Thank you again for this opportunity to provide input to the Movement Strategy and we look forward to the final report.
Yours faithfully,
SPACE for Gosforth
Appendix A Existing Council Policy on Transport
Approved City Council Motions
• Climate Emergency – City Council 3 April 2019
• Greater Focus on Cycling – City Council 2 October 2019
• School No Idling Zones – City Council 5 February 2020
• Use of E-Cargo Bikes – City Council 6 October 2021
• Investment in Roads and Pavements – City Council 12 January 2022
• Promoting Active Travel All Year Round – City Council 12 January 2022
• Gosforth High Street – City Council 2 November 2022
• Pavement Parking – City Council 1 November 2023
Local Plan
• Core Strategy and Urban Core Plan policies including CS13, UC5 to UC12 and Newcastle Sub-Areas and Site-Specific Policies
• Development and Allocations Plan policies DM10 – DM14
• Addendum to 2015 NCC adoptable design standards to include amended cycling infrastructure to comply with LTN 1/20
Council approved plans and targets
• Transport changes to help make neighbourhoods clean, green, and safe (June 2021) including the Transport Vision for a Healthy Newcastle, the Draft Newcastle LTN Plan and the Newcastle Local Cycling and Walking Infrastructure Plan
• Reframing Transport (October 2022) including adoption of LTN1/20
• The Net Zero Action Plan, 2030 target, transport policies and actions
• World Health Organisation (WHO) recommended air pollution limits for PM2.5 to be achieved by 2030 (adopted by Newcastle City Council March 2019).
• The Clean Air Zone and other transport-related actions set out in the annual Air Quality Annual Status Reports
• The Winter Maintenance Plan
• Blue Green Newcastle
• The Ouseburn initiative, including the Ouse Burn Way
Regional Policy approved / adopted by Newcastle City Council via NECA.
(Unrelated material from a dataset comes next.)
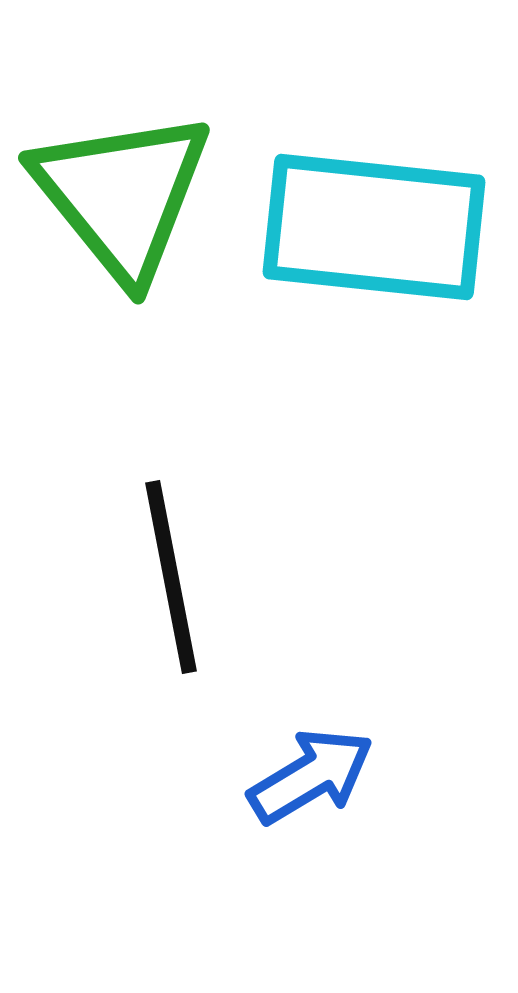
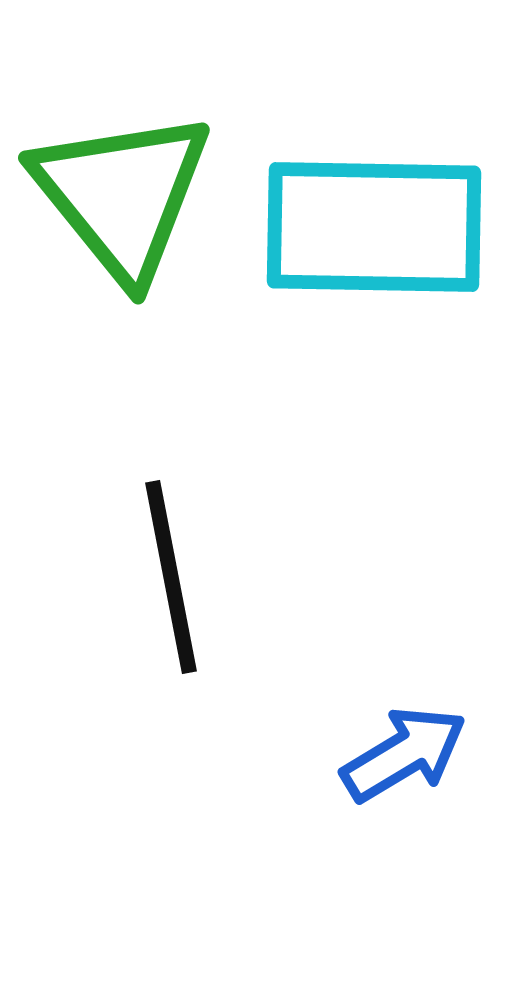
cyan rectangle: rotated 5 degrees counterclockwise
blue arrow: moved 93 px right, 22 px up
• NE Transport Plan (2021) including the target for no deaths or serious injuries by 2025
• NE Active Travel Strategy (2023)
• NE Bus Service Improvement Plan (2023)
• NE Rail and Metro Strategy (2022)
• Zero Emission Vehicle Strategy (2022)
Appendix B Examples of representative surveys and already completed consultations
• Active Travel England recently confirmed 85% of people in England support active travel and would like to do more.
• The Bikelife Tyneside survey that showed “72% think that more cycle tracks along roads physically separated from traffic and pedestrians would be useful to help them cycle more” and the same number also think “space should be increased for people socialising, cycling and walking on their local high street”.
• The Council’s Local Plan 2040 consultation where ‘developing a sustainable transport network’ was the ambition that mattered to the most people, and the top answer to what would make it easier to use more active travel options was ‘make active travel routes safer’.
• Newcastle City Council’s 2019 LCWIP consultation, and Streets for People consultations.